C’era il trendy, il dandy, lo snob; c’era il blasé, il parvenu, lo chic; c’era il gagà, il damerino, lo scettico che non era ancora blu ma sempre scettico era. Si poteva incontrare lo stacanovista, l’apatico, l’intellettuale, il ruspante, il genuino e il manierato. E non mancava il cinico, lo spregiudicato, l’arrivista, l’arrampicatore. Allignava l’adulatore, il galante e il misogino.
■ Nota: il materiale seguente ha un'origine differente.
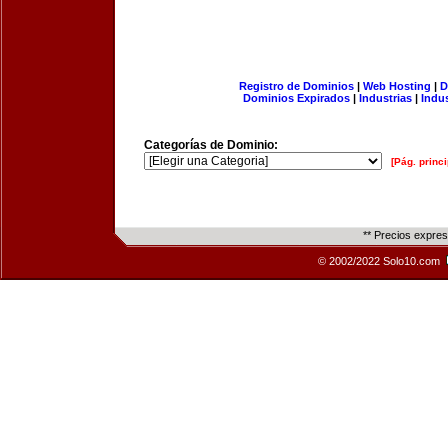
Registro de Dominios
|
Web Hosting
|
D
Dominios Expirados
|
Industrias
|
Indu
Categorías de Dominio:
[Pág. princi
** Precios expre
© 2002/2022 Solo10.com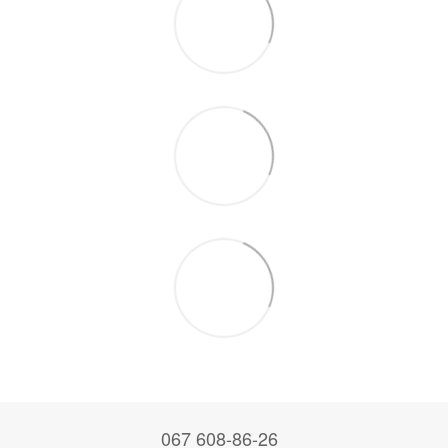
067 608-86-26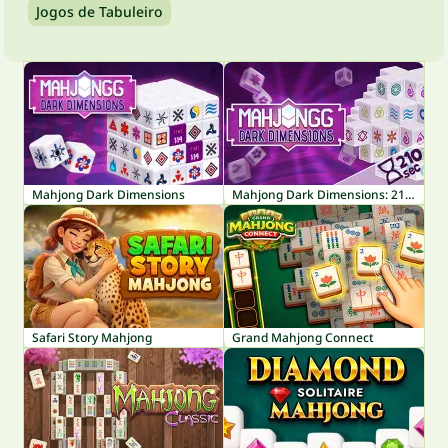
Jogos de Tabuleiro
Mahjong Dark Dimensions
Mahjong Dark Dimensions: 210 seconds
Safari Story Mahjong
Grand Mahjong Connect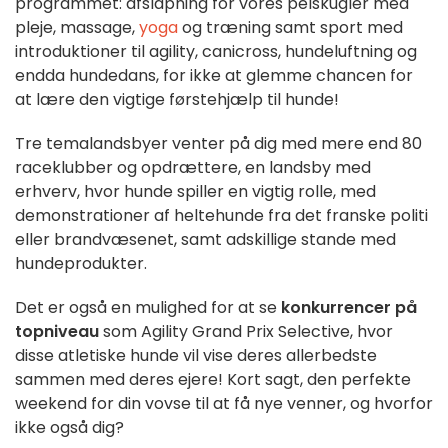
programmet: afslapning for vores pelskugler med
pleje, massage,
yoga
og træning samt sport med
introduktioner til agility, canicross, hundeluftning og
endda hundedans, for ikke at glemme chancen for
at lære den vigtige førstehjælp til hunde!
Tre temalandsbyer venter på dig med mere end 80
raceklubber og opdrættere, en landsby med
erhverv, hvor hunde spiller en vigtig rolle, med
demonstrationer af heltehunde fra det franske politi
eller brandvæsenet, samt adskillige stande med
hundeprodukter.
Det er også en mulighed for at se
konkurrencer på
topniveau
som Agility Grand Prix Selective, hvor
disse atletiske hunde vil vise deres allerbedste
sammen med deres ejere! Kort sagt, den perfekte
weekend for din vovse til at få nye venner, og hvorfor
ikke også dig?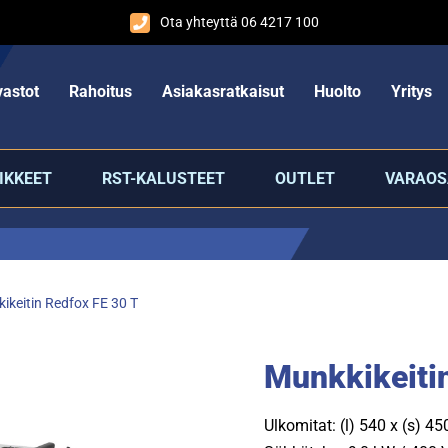
Ota yhteyttä 06 4217 100
astot
Rahoitus
Asiakasratkaisut
Huolto
Yritys
IKKEET
RST-KALUSTEET
OUTLET
VARAOS
ikeitin Redfox FE 30 T
Munkkikeiti
Ulkomitat: (l) 540 x (s) 4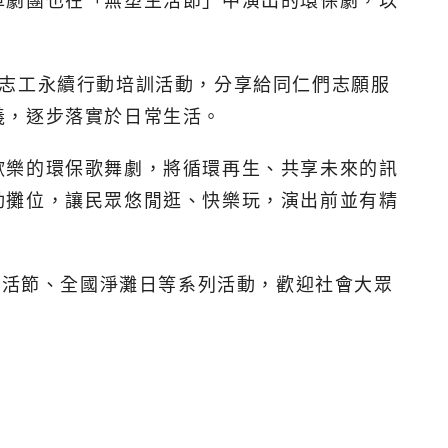
車劇團也在「無塑生活節」中演出的環保劇，以
業志工永續行動培訓活動，分享給同仁們志願服
義，逐步落實於日常生活。
歡樂的環保歌舞劇，將循環再生、共享未來的訊
動攤位，讓民眾悠閒逛、快樂玩，演出前並有精
生活節、全國淨灘日等系列活動，歡迎社會大眾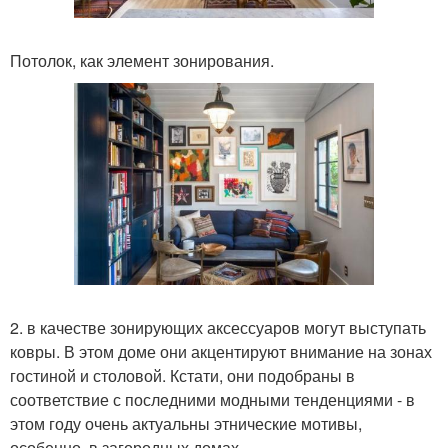
Потолок, как элемент зонирования.
2. в качестве зонирующих аксессуаров могут выступать
ковры. В этом доме они акцентируют внимание на зонах
гостиной и столовой. Кстати, они подобраны в
соответствие с последними модными тенденциями - в
этом году очень актуальны этнические мотивы,
особенно, в загородных домах.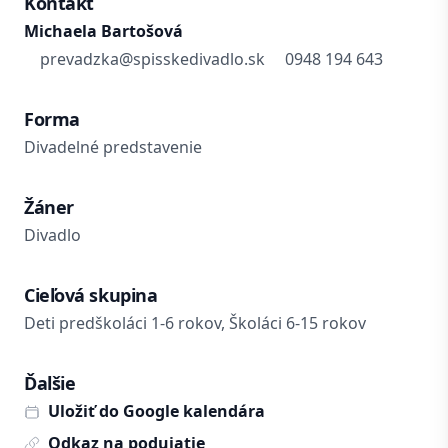
Kontakt
Michaela Bartošová
prevadzka@spisskedivadlo.sk
0948 194 643
Forma
Divadelné predstavenie
Žáner
Divadlo
Cieľová skupina
Deti predškoláci 1-6 rokov, Školáci 6-15 rokov
Ďalšie
Uložiť do Google kalendára
Odkaz na podujatie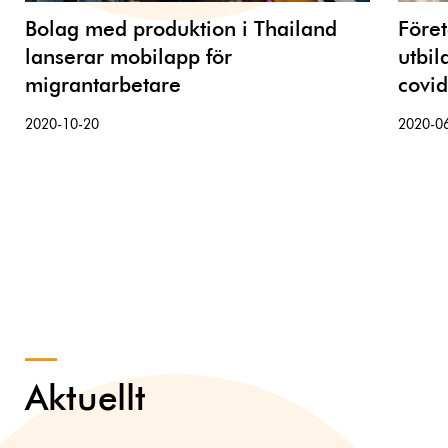
Bolag med produktion i Thailand
Föret
lanserar mobilapp för
utbil
migrantarbetare
covi
2020-10-20
2020-0
Aktuellt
Trovava buon brodo di cultura anche il furbastro, lo spregiudicato, l’affarista. Fioriva puranco il maldicente, il calunniatore, l’adultero. Vegetava l’agnostico, l’ateo e il massone; circolava il finto aristocratico, l’acquirente di titoli, il venditore di onorificenze fasulle... E l’elenco della fauna italica potrebbe continuare.
Anche in mancanza di parità tra i sessi, pure le donne si presentavano assortite come un banco di frutta e verdura dei mercati generali.
C’era la riservata, la modesta e la pudica; la disinibita, l’esibizionista e la seduttrice. C’era la casalinga, la commerciante e l’imprenditrice; c’era la madre, l’amante e la casta. C’era la ninfomane, la frigida e l’omosessuale; c’era la superficiale, la diffidente e la credulona. C’era la zitella, la ragazza madre e la samaritana. C’era la dolce, la rompiscatole e la lagnosa; c’era la gelosa, la comprensiva e la scambista. C’era la supponente, la pseudo aristocratica e la femminista.
La tipologia femminile è molto più vasta di quella maschile ma, per delicatezza, è meglio non approfondire. Ecco perché in Eritrea, poco dotata dal punto di vista degli svaghi, era impossibile annoiarsi; ci si sentiva ragazzini in visita a uno zoo ben fornito perché questa variegata umanità italica era circoscritta in angusti spazi cittadini e il contatto era pressoché continuo.
Che peccato avere cancellato un simile campionario che arricchiva in modo incomparabile il suolo eritreo che mai più vivrà un simile “rinascimento”, un tale periodo di accrescimento per tutti coloro che venivano in contatto con l’italica comunità instancabile fucina di ogni novità!
Penso che Asmara e Massaua siano, adesso, noiose come le comunità mormoniche dello Utah, che abbiano perso quel sottile fascino che pervade le comunità decadenti che vedono approssimarsi la loro fine ma non rinunciano ai loro rituali, che sperano che ancora una volta il loro mondo riesca a sopravvivere agli eventi con un colpo di coda. Ah! l’Asmara e la Massaua dei miei tempi, degne di rotocalchi popolari, con i loro peccatucci, le loro beghe, le loro avventurette, gli scandalucci, l’immancabile aria piccolo borghese, l’esibito perbenismo e lo smaccato bon ton d’occasione.
Due città che, senza quella inesauribile comunità italiana, hanno perduto il loro fascino, la loro linfa vitale, la loro tipicità, il loro inconfondibile marchio di fabbrica. L’Eritrea senza la comunità italiana stanziale di un tempo - oggi sono rimasti soltanto pochi reperti assimilabili a vecchi graffiti - è un po’ come Novella 2000 priva di amorazzi di vip e vippini, è come Verissimo senza gossip mondano, è come la Vita in Diretta senza quelle stupide interviste a gente che non conta niente e si crede importante, è come il bel mondo senza cocaina: una ammosciatura generale, una delusione che manco un tifoso dell’Inter, una noia talmente profonda da far apprezzare anche Emilio Fede. Asmara è ormai come Cornelia senza i Gracchi, come Schifani senza riporto, come Cecchi Gori senza Fiorentina, come Biscardi senza capelli al crodino!